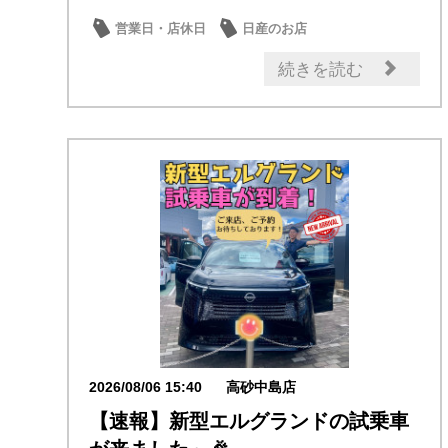
営業日・店休日
日産のお店
続きを読む
2026/08/06 15:40
高砂中島店
【速報】新型エルグランドの試乗車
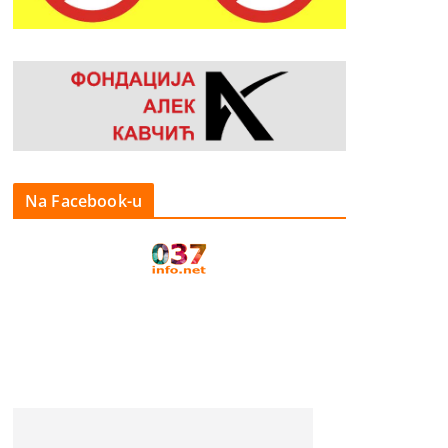
Na Facebook-u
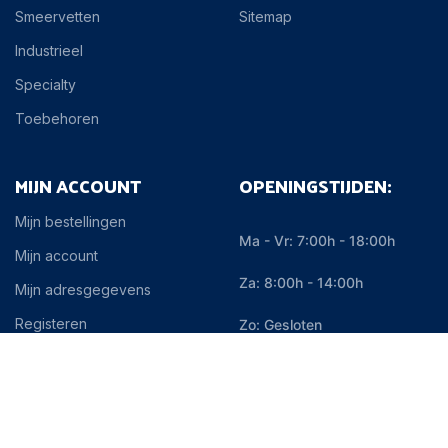
Smeervetten
Sitemap
Industrieel
Specialty
Toebehoren
MIJN ACCOUNT
OPENINGSTIJDEN:
Mijn bestellingen
Ma - Vr: 7:00h - 18:00h
Mijn account
Za: 8:00h - 14:00h
Mijn adresgegevens
Registeren
Zo: Gesloten
Uitloggen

========

**The problem**
Word for word, retype the lines from the one containing "Industrieel" through the final line of the data, including both ends and nothing more.

**Response area**
Industrieel
Specialty
Toebehoren
MIJN ACCOUNT
OPENINGSTIJDEN:
Mijn bestellingen
Ma - Vr: 7:00h - 18:00h
Mijn account
Za: 8:00h - 14:00h
Mijn adresgegevens
Registeren
Zo: Gesloten
Uitloggen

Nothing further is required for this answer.